(Exercise)
List all lines of the data containing the word "Costum".

(Records to process)
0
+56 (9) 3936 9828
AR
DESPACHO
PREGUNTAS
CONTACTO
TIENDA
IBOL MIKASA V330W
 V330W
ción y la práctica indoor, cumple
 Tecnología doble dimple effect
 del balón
* * *
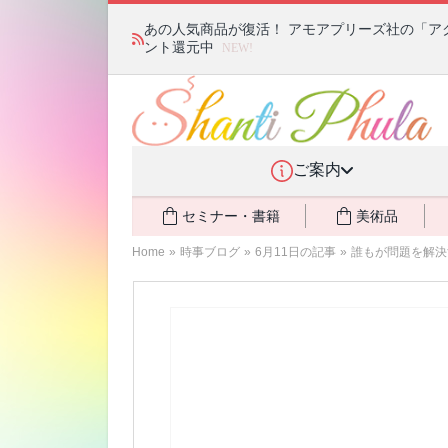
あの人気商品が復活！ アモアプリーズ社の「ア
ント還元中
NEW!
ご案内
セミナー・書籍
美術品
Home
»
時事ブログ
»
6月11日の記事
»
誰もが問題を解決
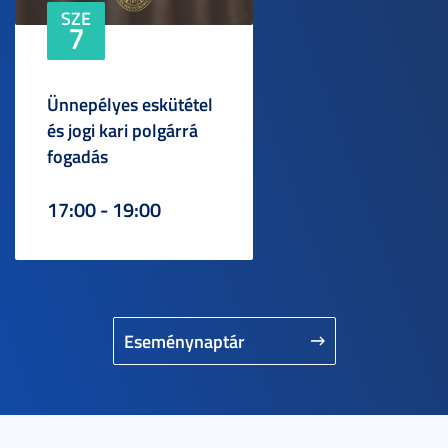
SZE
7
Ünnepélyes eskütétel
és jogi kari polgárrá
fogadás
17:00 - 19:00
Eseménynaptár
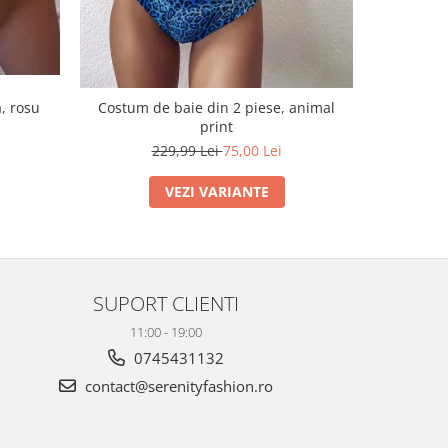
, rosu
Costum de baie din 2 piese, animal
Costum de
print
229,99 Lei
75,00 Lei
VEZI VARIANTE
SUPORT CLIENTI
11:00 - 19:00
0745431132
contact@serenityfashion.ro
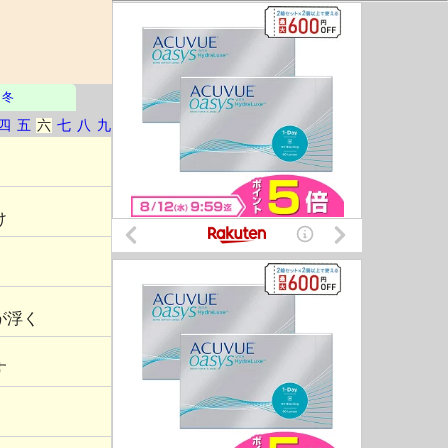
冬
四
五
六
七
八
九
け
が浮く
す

(Result below)
Costum de baie din 2 piese, animal
Costum de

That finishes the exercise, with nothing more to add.